Alivia switched her gaze from the chanting supplicants and cybernetic killers as she saw movement at the end of the chamber. Alivia’s breath caught in her throat and she stifled a cry as she saw six figures in white emerge from the darkness, each one bearing a struggling child.

‘Vivyen,’ she said.

‘Which one?’

‘The girl at the back.’

‘One of them’s hurt,’ said Severian.

A boy, no more than fourteen, with a soaking bandage tied around his shoulder. Alivia wished she had more bullets. Every man and woman in this chamber deserved to die for what they were doing here.

The children were crying as their captors lifted them onto the crates and secured them with chains around the neck. Vivyen wasn’t struggling, and Alivia saw defiance in her posture, a strength she hadn’t even begun to suspect the girl of possessing.

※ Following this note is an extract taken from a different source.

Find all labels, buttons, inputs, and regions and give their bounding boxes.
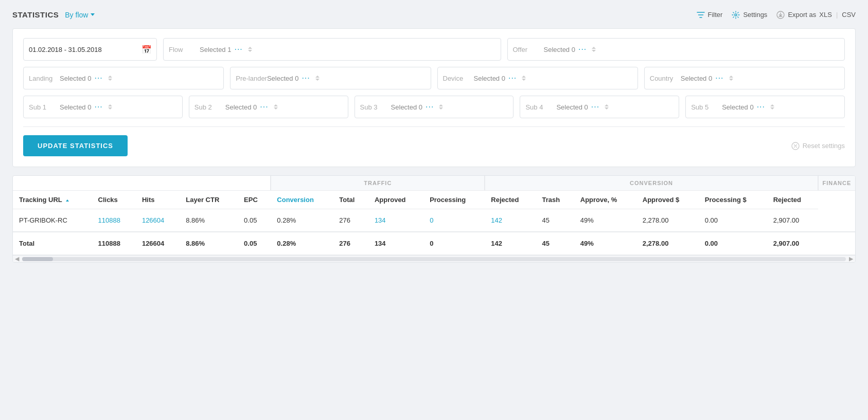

‘What the hell is that?’ asked Severian, narrowing his eyes as something suspended on a hideous arrangement of wires and chains jerked through the air.

‘Throne!’ hissed the Luna Wolf as the skeletal figure emerged into the light to rapturous awe. Like a famine victim experimented upon by a madman, the naked body twitched like the marionette of a palsied puppet-master. Its suspended body was emaciated and ravaged by toxins, the skull an almost fleshless dome. Unseeing eyes were cataract-blind and its stretched, too-wide grin of a mouth was smeared purple like some nightmarish theatrical clown.